Virginia Tech’s Hokienauts have touched back down from their on-site test week at NASA Johnson Space Center in Houston, where they had the opportunity to pitch their spacesuit designs to experts in the field, including Astronaut Kate Rubins and Extravehicular Project Manager Chris Hansen.
Now back in Blacksburg, team members have collected all their feedback and documentation into a final report for NASA. Using that input from experts in the field, they will continue to improve upon their designs and conduct human subject testing. The team works closely on-campus with Wallace Lages, assistant professor in the School of Visual Arts, who has served as the team’s faculty advisor since 2018.

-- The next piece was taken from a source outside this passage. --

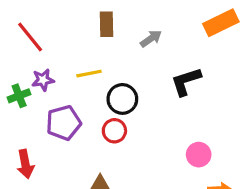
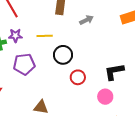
black L-shape: (186, 81) -> (114, 72), moved
red circle: (114, 131) -> (78, 77), moved

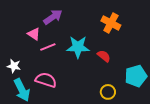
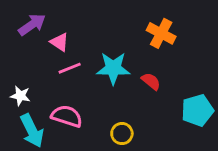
purple arrow: (53, 17) -> (32, 25), moved
pink triangle: (34, 34) -> (60, 42), moved
yellow circle: (108, 92) -> (122, 134), moved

This marks the third time that a Virginia Tech student team has been invited to participate as finalists in the NASA SUITS (Spacesuit User Interface Technologies for Students) Challenge. The Department of Computer Science has championed the Hokienauts since the team’s first challenge and highlighted the team’s cross-disciplinary, experiential learning approach as part of the university’s annual Giving Day event.
Historically, the team has been supported by the School of Architecture + Design and the Office of Undergraduate Research. This year, the group also received support from the Student Engineers’ Council and the Virginia Space Grant Consortium.

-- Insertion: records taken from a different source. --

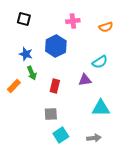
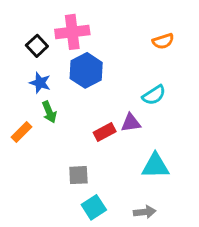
black square: (24, 19) -> (37, 46), moved, turned 32
pink cross: (73, 21) -> (72, 32), moved, size x1.5
red rectangle: (55, 86) -> (105, 132), moved, turned 48

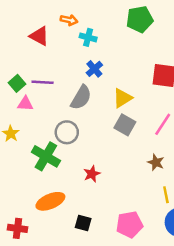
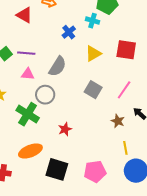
cyan cross: (88, 37) -> (92, 21), moved
blue cross: (94, 69) -> (69, 32), moved
yellow triangle: (123, 98) -> (93, 54), moved
pink triangle: (25, 104) -> (28, 74), moved
black square: (83, 223) -> (57, 169), size x1.6

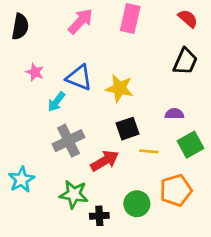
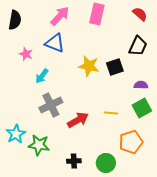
blue triangle: (79, 78) -> (55, 43), moved
purple semicircle: (174, 114) -> (141, 85), moved
black square: (127, 129) -> (115, 67), moved
green star: (74, 194) -> (39, 145), moved
green circle: (137, 204) -> (106, 163), moved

The Hokienauts were one of 10 university-based teams from across the country to demonstrate their augmented-reality solutions designed for use in spacesuits in a lunar analog environment.

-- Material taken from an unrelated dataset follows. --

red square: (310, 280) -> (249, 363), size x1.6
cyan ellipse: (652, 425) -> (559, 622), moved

Engineers from NASA’s extravehicular activity and joint augmented-reality teams served as design evaluators, testing student designs and providing them feedback.
“You learn from the people that are actually developing real technology that goes to space — people that have been doing this for many years,” said Mithil Adsul, a recent computer engineering graduate who served as leader and team hardware engineer for the Hokienauts. “So you’re getting real feedback that really matters.”